### Problem requirements
For the entries below, say how many lines include the word "controls" and add nothing else.

(Document layout detection data)

------------

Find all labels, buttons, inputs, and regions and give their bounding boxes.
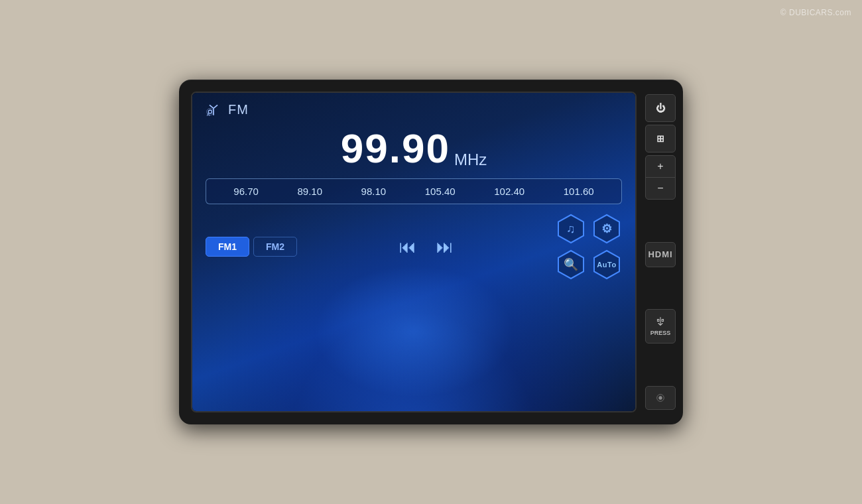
settings-button[interactable]: ⚙ (591, 214, 622, 244)
hdmi-button[interactable]: HDMI (645, 242, 676, 267)
menu-button[interactable]: ⊞ (645, 125, 676, 153)
power-icon: ⏻ (656, 103, 665, 113)
usb-button[interactable]: PRESS (645, 309, 676, 344)
prev-button[interactable]: ⏮ (399, 237, 416, 257)
svg-text:A: A (207, 112, 210, 117)
frequency-value: 99.90 (341, 125, 450, 171)
equalizer-button[interactable]: ♫ (556, 214, 586, 244)
header-row: A FM (206, 102, 622, 117)
fm1-button[interactable]: FM1 (206, 237, 249, 257)
aux-icon (655, 393, 666, 403)
fm-group: FM1 FM2 (206, 237, 297, 257)
hdmi-icon: HDMI (648, 249, 672, 259)
preset-5[interactable]: 102.40 (489, 184, 530, 198)
svg-point-10 (658, 396, 662, 399)
usb-icon (654, 316, 666, 328)
side-panel: ⏻ ⊞ + − HDMI PRESS (637, 92, 678, 412)
right-icons: ♫ ⚙ (556, 214, 622, 280)
frequency-display: 99.90MHz (206, 128, 622, 169)
frequency-unit: MHz (454, 151, 487, 168)
aux-button[interactable] (645, 386, 676, 410)
preset-4[interactable]: 105.40 (420, 184, 461, 198)
svg-marker-8 (558, 251, 584, 279)
preset-1[interactable]: 96.70 (228, 184, 264, 198)
volume-up-button[interactable]: + (646, 156, 675, 178)
svg-marker-7 (594, 215, 619, 243)
power-button[interactable]: ⏻ (645, 94, 676, 122)
auto-button[interactable]: AuTo (591, 249, 622, 280)
svg-marker-9 (594, 251, 619, 279)
menu-icon: ⊞ (656, 133, 664, 144)
volume-group: + − (645, 155, 676, 200)
icon-row-top: ♫ ⚙ (556, 214, 622, 244)
preset-6[interactable]: 101.60 (558, 184, 599, 198)
fm2-button[interactable]: FM2 (253, 237, 297, 257)
preset-2[interactable]: 89.10 (292, 184, 328, 198)
svg-line-1 (210, 105, 214, 108)
bottom-controls: FM1 FM2 ⏮ ⏭ ♫ (206, 214, 622, 280)
volume-down-button[interactable]: − (646, 178, 675, 199)
head-unit: A FM 99.90MHz 96.70 89.10 98.10 105.40 1… (179, 80, 683, 424)
svg-marker-6 (558, 215, 584, 243)
playback-controls: ⏮ ⏭ (399, 237, 454, 257)
screen-area: A FM 99.90MHz 96.70 89.10 98.10 105.40 1… (191, 92, 637, 412)
fm-label: FM (228, 102, 249, 117)
next-button[interactable]: ⏭ (436, 237, 454, 257)
svg-line-2 (214, 105, 217, 108)
search-button[interactable]: 🔍 (556, 249, 586, 280)
usb-press-label: PRESS (650, 330, 671, 336)
preset-3[interactable]: 98.10 (356, 184, 392, 198)
screen: A FM 99.90MHz 96.70 89.10 98.10 105.40 1… (192, 93, 635, 411)
antenna-icon: A (206, 103, 221, 117)
icon-row-bottom: 🔍 AuTo (556, 249, 622, 280)
preset-bar: 96.70 89.10 98.10 105.40 102.40 101.60 (206, 178, 622, 204)
watermark: © DUBICARS.com (780, 8, 851, 17)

------------

### Written response
2